§ **PROBLEM STATEMENT**:
Look for the string "Uploading" in the listing below, then copy every line that has it.

-- -- --

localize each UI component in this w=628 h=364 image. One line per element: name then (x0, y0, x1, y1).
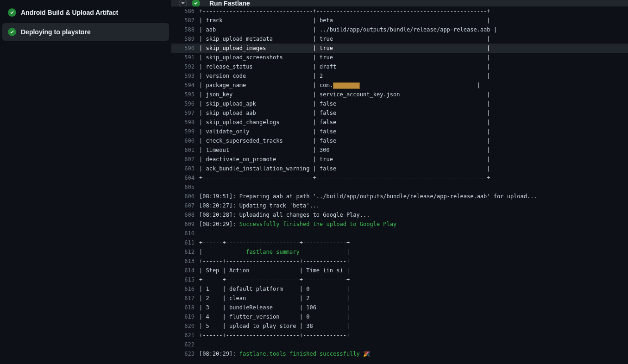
line-content: +------+----------------------+---------… (199, 257, 628, 266)
log-line: 613+------+----------------------+------… (171, 257, 628, 266)
main-panel: Run Fastlane 586+-----------------------… (171, 0, 628, 364)
line-number: 610 (171, 229, 199, 238)
line-content: | Step | Action | Time (in s) | (199, 266, 628, 275)
line-number: 622 (171, 340, 199, 349)
line-number: 594 (171, 81, 199, 90)
line-content: [08:20:28]: Uploading all changes to Goo… (199, 210, 628, 220)
log-line: 600| check_superseded_tracks | false | (171, 136, 628, 145)
line-content: | skip_upload_images | true | (199, 44, 628, 53)
line-number: 615 (171, 275, 199, 284)
check-success-icon (8, 28, 16, 36)
line-number: 606 (171, 192, 199, 201)
line-number: 618 (171, 303, 199, 312)
log-line: 606[08:19:51]: Preparing aab at path '..… (171, 192, 628, 201)
line-content: [08:20:29]: fastlane.tools finished succ… (199, 349, 628, 358)
sidebar-item-0[interactable]: Android Build & Upload Artifact (2, 4, 169, 21)
log-line: 612| fastlane summary | (171, 247, 628, 257)
line-number: 600 (171, 136, 199, 145)
log-line: 605 (171, 182, 628, 192)
line-content: | deactivate_on_promote | true | (199, 155, 628, 164)
line-number: 593 (171, 71, 199, 81)
log-line: 618| 3 | bundleRelease | 106 | (171, 303, 628, 312)
log-line: 623[08:20:29]: fastlane.tools finished s… (171, 349, 628, 358)
line-content: [08:20:27]: Updating track 'beta'... (199, 201, 628, 210)
line-content: +------+----------------------+---------… (199, 238, 628, 247)
line-content: [08:19:51]: Preparing aab at path '../bu… (199, 192, 628, 201)
line-content: | track | beta | (199, 16, 628, 25)
log-line: 595| json_key | service_account_key.json… (171, 90, 628, 99)
line-number: 604 (171, 173, 199, 182)
line-content: | 1 | default_platform | 0 | (199, 284, 628, 294)
line-number: 588 (171, 25, 199, 34)
step-title: Run Fastlane (209, 0, 250, 6)
line-number: 590 (171, 44, 199, 53)
log-line: 598| skip_upload_changelogs | false | (171, 118, 628, 127)
line-content: | skip_upload_apk | false | (199, 99, 628, 108)
log-line: 622 (171, 340, 628, 349)
line-number: 608 (171, 210, 199, 220)
log-line: 586+---------------------------------+--… (171, 6, 628, 16)
log-line: 615+------+----------------------+------… (171, 275, 628, 284)
log-line: 597| skip_upload_aab | false | (171, 108, 628, 118)
line-number: 617 (171, 294, 199, 303)
log-line: 609[08:20:29]: Successfully finished the… (171, 220, 628, 229)
line-number: 597 (171, 108, 199, 118)
log-line: 610 (171, 229, 628, 238)
line-content (199, 229, 628, 238)
log-line: 589| skip_upload_metadata | true | (171, 34, 628, 44)
line-content: +------+----------------------+---------… (199, 275, 628, 284)
log-area[interactable]: 586+---------------------------------+--… (171, 6, 628, 364)
line-number: 599 (171, 127, 199, 136)
log-line: 604+---------------------------------+--… (171, 173, 628, 182)
log-line: 599| validate_only | false | (171, 127, 628, 136)
log-line: 587| track | beta | (171, 16, 628, 25)
line-number: 591 (171, 53, 199, 62)
log-line: 608[08:20:28]: Uploading all changes to … (171, 210, 628, 220)
line-number: 613 (171, 257, 199, 266)
line-number: 602 (171, 155, 199, 164)
log-line: 607[08:20:27]: Updating track 'beta'... (171, 201, 628, 210)
log-line: 614| Step | Action | Time (in s) | (171, 266, 628, 275)
line-number: 612 (171, 247, 199, 257)
line-content: | skip_upload_aab | false | (199, 108, 628, 118)
chevron-down-icon[interactable] (179, 0, 187, 6)
line-content: [08:20:29]: Successfully finished the up… (199, 220, 628, 229)
line-content: +---------------------------------+-----… (199, 6, 628, 16)
line-content (199, 340, 628, 349)
log-line: 593| version_code | 2 | (171, 71, 628, 81)
log-line: 621+------+----------------------+------… (171, 331, 628, 340)
line-number: 589 (171, 34, 199, 44)
log-line: 592| release_status | draft | (171, 62, 628, 71)
line-content: | validate_only | false | (199, 127, 628, 136)
line-number: 619 (171, 312, 199, 321)
line-content: | package_name | com.████████ | (199, 81, 628, 90)
line-content: | version_code | 2 | (199, 71, 628, 81)
log-line: 620| 5 | upload_to_play_store | 38 | (171, 321, 628, 331)
log-line: 594| package_name | com.████████ | (171, 81, 628, 90)
line-content: +------+----------------------+---------… (199, 331, 628, 340)
line-number: 587 (171, 16, 199, 25)
line-number: 623 (171, 349, 199, 358)
log-line: 601| timeout | 300 | (171, 145, 628, 155)
line-content: | fastlane summary | (199, 247, 628, 257)
line-number: 620 (171, 321, 199, 331)
line-number: 614 (171, 266, 199, 275)
line-content: | release_status | draft | (199, 62, 628, 71)
line-number: 621 (171, 331, 199, 340)
line-content: | json_key | service_account_key.json | (199, 90, 628, 99)
step-header[interactable]: Run Fastlane (171, 0, 628, 6)
log-line: 591| skip_upload_screenshots | true | (171, 53, 628, 62)
log-line: 611+------+----------------------+------… (171, 238, 628, 247)
line-number: 586 (171, 6, 199, 16)
line-number: 596 (171, 99, 199, 108)
line-content: | skip_upload_screenshots | true | (199, 53, 628, 62)
line-number: 595 (171, 90, 199, 99)
sidebar-item-1[interactable]: Deploying to playstore (2, 23, 169, 41)
line-content: | 4 | flutter_version | 0 | (199, 312, 628, 321)
sidebar: Android Build & Upload ArtifactDeploying… (0, 0, 171, 364)
sidebar-item-label: Android Build & Upload Artifact (21, 9, 118, 16)
line-content: +---------------------------------+-----… (199, 173, 628, 182)
sidebar-item-label: Deploying to playstore (21, 28, 91, 36)
log-line: 616| 1 | default_platform | 0 | (171, 284, 628, 294)
check-success-icon (192, 0, 200, 6)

-- -- --

§ **SOLUTION TO THE EXERCISE**:
line-content: [08:20:28]: Uploading all changes to Goo… (199, 210, 628, 220)
log-line: 608[08:20:28]: Uploading all changes to … (171, 210, 628, 220)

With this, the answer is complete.